Characterization of two-photon excitation fluorescence lifetime imaging microscopy for protein localization

Abstract

Two‐photon excitation fluorescence resonance energy transfer (2P‐FRET) imaging microscopy can provide details of specific protein molecule interactions inside living cells. Fluorophore molecules used for 2P‐FRET imaging have characteristic absorption and emission spectra that introduce spectral cross‐talk (bleed‐through) in the FRET signal that should be removed in the 2P‐FRET images, to establish that FRET has actually occurred and to have a basis for distance estimations. These contaminations in the FRET signal can be corrected using a mathematical algorithm to extract the true FRET signal. Another approach is 2P‐FRET fluorescence lifetime imaging (FLIM).
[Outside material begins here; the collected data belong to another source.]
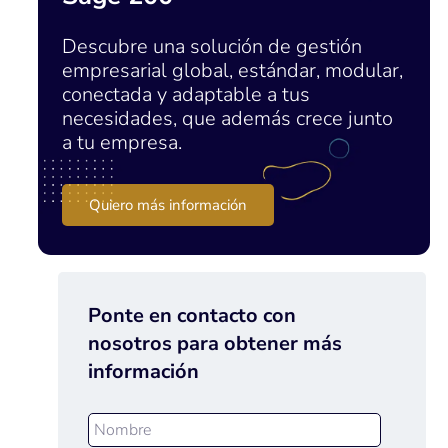
Descubre una solución de gestión
empresarial global, estándar, modular,
conectada y adaptable a tus
necesidades, que además crece junto
a tu empresa.
Quiero más información
Ponte en contacto con
nosotros para obtener más
información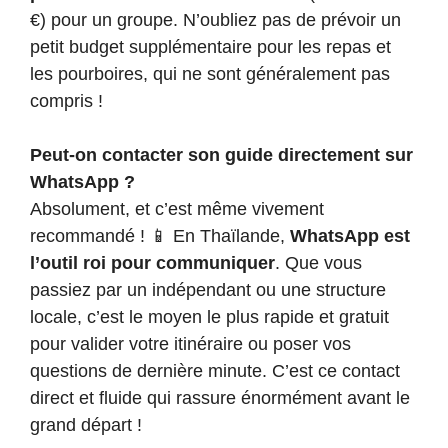
€) pour un groupe. N’oubliez pas de prévoir un
petit budget supplémentaire pour les repas et
les pourboires, qui ne sont généralement pas
compris !
Peut-on contacter son guide directement sur
WhatsApp ?
Absolument, et c’est même vivement
recommandé ! 📱 En Thaïlande,
WhatsApp est
l’outil roi pour communiquer
. Que vous
passiez par un indépendant ou une structure
locale, c’est le moyen le plus rapide et gratuit
pour valider votre itinéraire ou poser vos
questions de dernière minute. C’est ce contact
direct et fluide qui rassure énormément avant le
grand départ !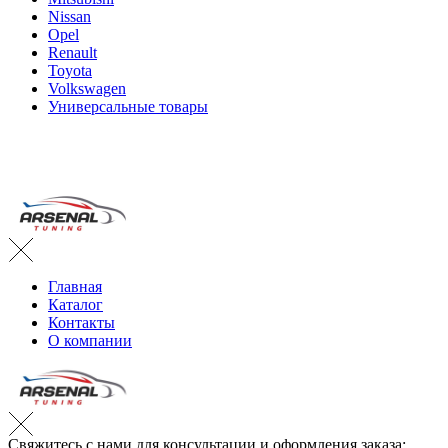
Nissan
Opel
Renault
Toyota
Volkswagen
Универсальные товары
Главная
Каталог
Контакты
О компании
Свяжитесь с нами для консультации и оформления заказа: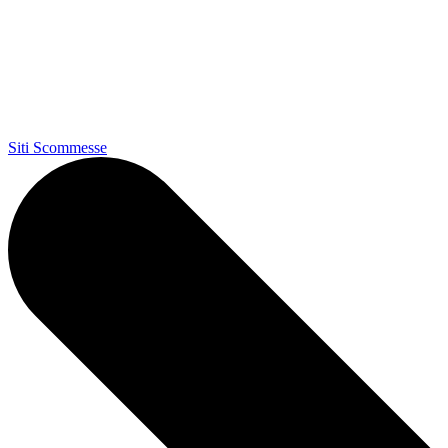
Siti Scommesse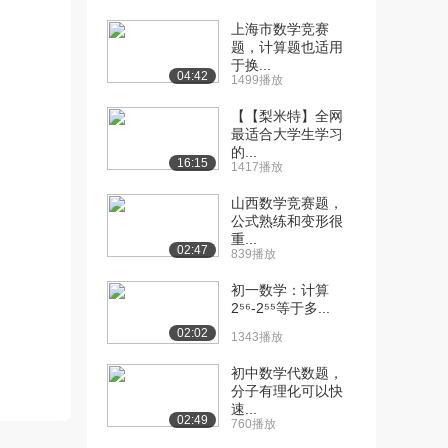
上海市数学竞赛
[10] 哈尔滨工业大学公开
14:30
题，计算题也适用
课：条件概率、乘...
于换...
4.4万播放
04:42
1499播放
[11] 哈尔滨工业大学公开
11:25
【【梨米特】全网
最适合大学生学习
课：全概率公式
的...
4.2万播放
16:15
1417播放
[12] 哈尔滨工业大学公开
10:02
山西数学竞赛题，
课：贝叶斯公式
公式熟练和变形很
4.0万播放
重...
02:47
839播放
[13] 哈尔滨工业大学公开
10:25
初一数学：计算
课：事件的独立性...
2⁵⁶-2⁵⁵等于多...
3.5万播放
02:02
1343播放
[14] 哈尔滨工业大学公开
12:03
初中数学代数题，
课：事件的独立性...
分子有理化可以快
2.9万播放
速...
02:49
760播放
[15] 哈尔滨工业大学公开
07:53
This methodology allows studying the dynamic behavior of protein‐protein interactions in living cells and tissues. 2P‐FRET‐FLIM was used to study the dimerization of the CAATT/enhancer binding protein α (C/EBPα). Results show that the reduction in donor lifetime in the presence of acceptor reveals the dimerization of the protein molecules and also determines more precisely the distance between the donor and acceptor. We describe the development and characterization of the 2P‐FRET‐FLIM imaging system with the Bio‐Rad Radiance2100 confocal/multiphoton microscopy system. Microsc. Res. Tech. 63:72–80, 2004. © 2003 Wiley‐Liss, Inc.